[[ Records for the exercise open ]]

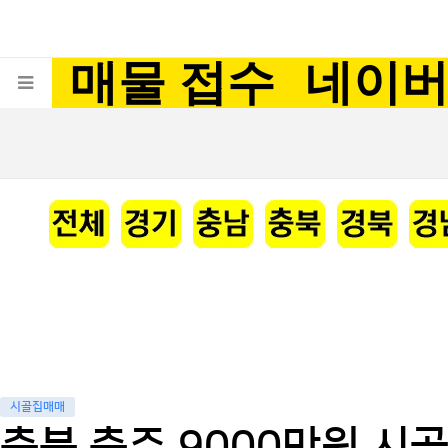
매물 접수
네이
시골집매매
충북 충주 9000만원 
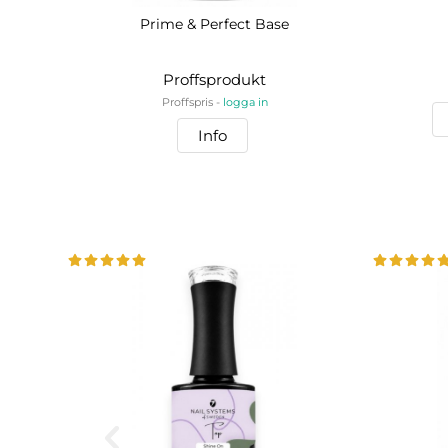
Prime & Perfect Base
Proffsprodukt
Proffspris -
logga in
Info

[[ Records for the exercise closed ]]

§ **What you have to do**: Output the data above exactly. Drop every picture.

§ **Output of the task**:
매물 접수
네이
시골집매매
충북 충주 9000만원 
Prime & Perfect Base
Proffsprodukt
Proffspris -
logga in
Info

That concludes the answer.